Если не ошибаюсь, он считал, что отдал империю Рузвельту за гроши.
СЕЛИЯ САНДС: Не уверена, что сказала бы именно так, но он, конечно, считал, что и Рузвельт, и Сталин обошлись с ним несправедливо. Он знал, что Рузвельт, на самом деле, был в данном случае бессилен. И еще, я думаю, его мучила мысль о холодной войне. Большая проблема, которую он хотел решить, так и осталась нерешенной на момент его смерти.
Что вы считаете самым большим достижением за всю его карьеру? И что он сам об этом думал?
СЕЛИЯ САНДС: Он с самого начала понимал, что Британия не сможет выиграть войну без Америки. Поэтому первые полтора года в должности премьер-министра он посвятил тому, чтобы завоевать симпатии Рузвельта. Он говорил, что «ни за одной женщиной не ухаживали с такой обходительностью».
Он знал, что Америку необходимо склонить на свою сторону, поскольку в одиночку Британия не выстоит. Причем, если бы пала Британия, то и Америка не смогла бы победить, поскольку Британия была необходима Америке в качестве плацдарма. Так что, я думаю, именно это и было, в каком-то смысле, его главным достижением.
А что было его самой большой ошибкой?
СЕЛИЯ САНДС: Наверное, его просчет в отношении Индии. Он был человеком своего времени — убежденным монархистом. Он вырос в империи, где молодые люди, как правило, уезжали в далекие края сражаться за страну и королеву. Но потом все изменилось. Если во всем остальном он обычно опережал свою эпоху, то в этом случае он отстал от времени. Он не смог вовремя понять характер происходивших перемен.
Если говорить о том, что было дальше, в 1945 году Черчилль потерпел поражение на выборах. Он расценивал это как предательство со стороны британского народа. Как он воспринял это поражение?

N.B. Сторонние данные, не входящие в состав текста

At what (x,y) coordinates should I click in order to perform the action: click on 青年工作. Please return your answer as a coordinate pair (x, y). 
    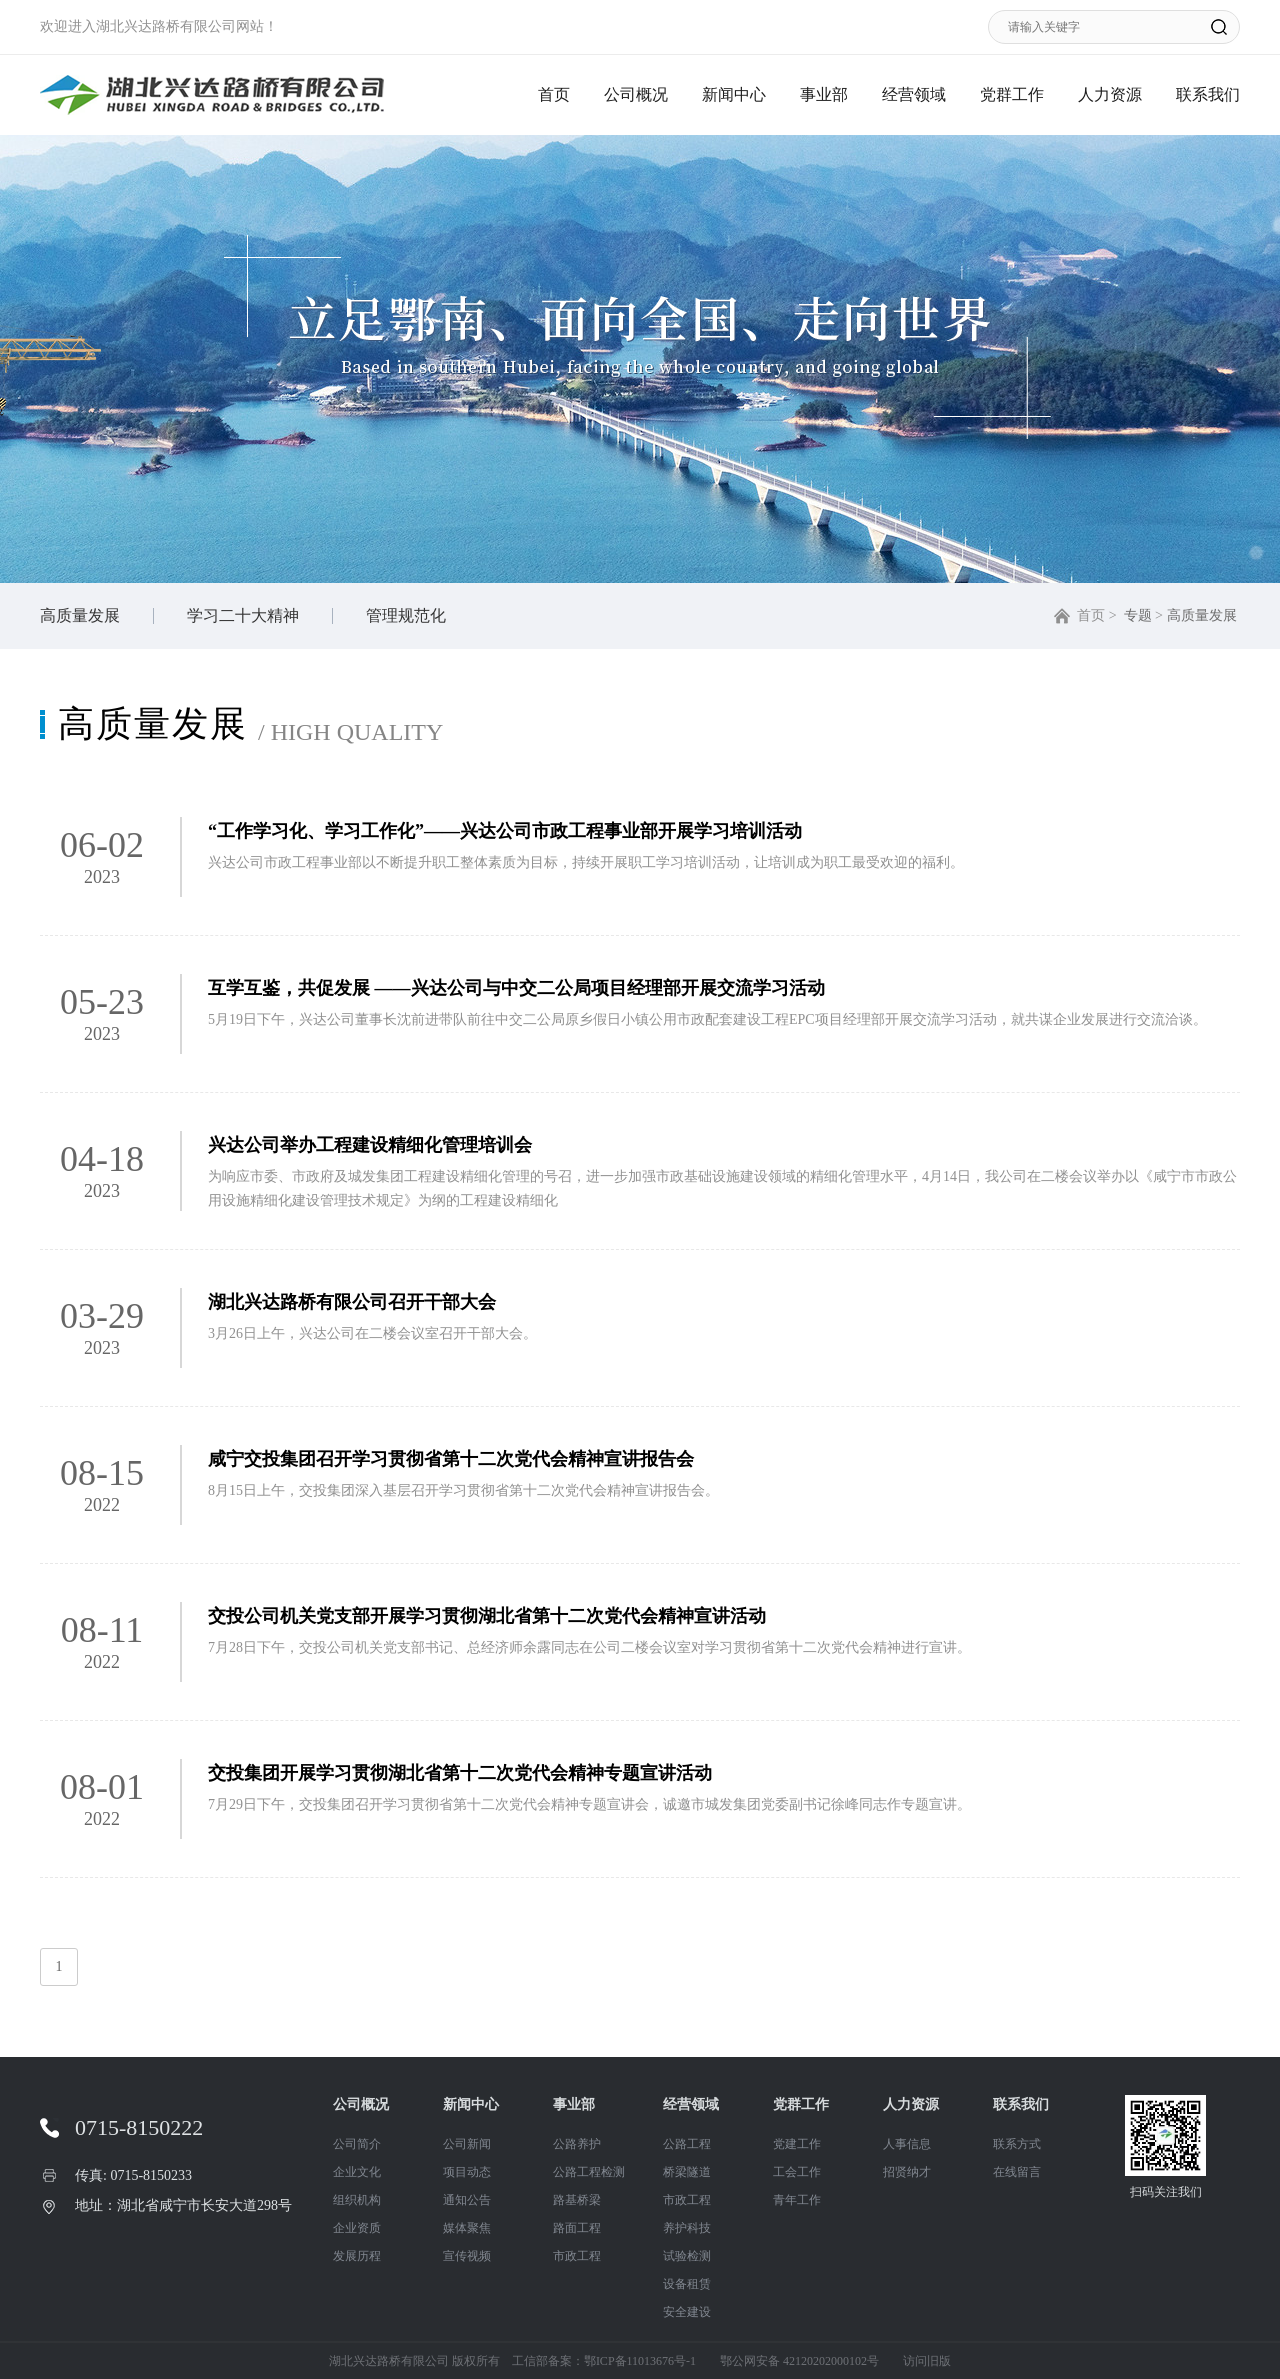     Looking at the image, I should click on (797, 2200).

СЕЛИЯ САНДС: Мне кажется все — или, по крайней мере, большинство людей — предвидели его поражение в 1945 году. При этом сам он очень мало думал о выборах — у него были куда более важные дела. Кроме того, мне кажется, у него сложилось обманчивое ощущение полной безопасности, поскольку его, разумеется, обожала вся страна.
Однако в действительности консерваторы были непопулярны накануне выборов. Созданная на время войны партийная коалиция прекратила свое существование. Люди устали от войны, а социалисты обещали вернуть войска домой. Только представьте, сколько голосов это дало им. Причем не только среди военных: у каждого солдата была мать, жена, дочь, любимая. Это огромное количество голосов. И, честно говоря, люди хотели перемен и считали, что социалисты смогут лучше решить проблемы послевоенного времени.
Я впоследствии говорила с двумя людьми, которые были рядом с ним в тот момент, когда стали известны результаты выборов. Это были его секретари — женщина и мужчина. Они оба находились рядом с ним в тот момент. И оба сказали: «Мы плакали все трое». Бабушка сказала: «Уинстон, может быть, это и к лучшему. То, что сначала кажется неприятностью, потом часто оказывается благом», а он ответил: «Если это и благо, то уж больно хорошо оно замаскировано под неприятность». Через несколько дней он уехал в Италию, на озеро Комо, чтобы несколько дней позаниматься там рисованием. Эту поездку ему организовали родные, чтобы помочь приспособиться к новой жизни.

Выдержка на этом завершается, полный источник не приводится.